→ **Work request**
Leave the images out, and copy each of the records below exactly.

Page-level text extractions:
-*-
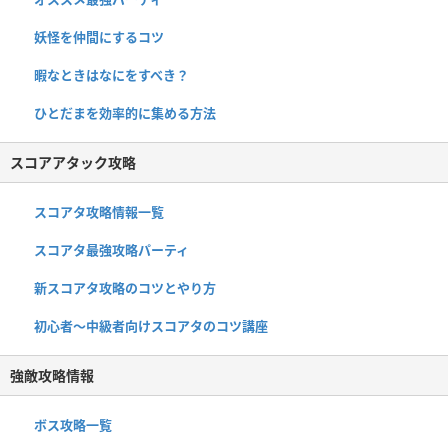
妖怪を仲間にするコツ
暇なときはなにをすべき？
ひとだまを効率的に集める方法
スコアアタック攻略
スコアタ攻略情報一覧
スコアタ最強攻略パーティ
新スコアタ攻略のコツとやり方
初心者〜中級者向けスコアタのコツ講座
強敵攻略情報
ボス攻略一覧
-*-
→ **Result of the task**
妖怪を仲間にするコツ
暇なときはなにをすべき？
ひとだまを効率的に集める方法
スコアアタック攻略
スコアタ攻略情報一覧
スコアタ最強攻略パーティ
新スコアタ攻略のコツとやり方
初心者〜中級者向けスコアタのコツ講座
強敵攻略情報
ボス攻略一覧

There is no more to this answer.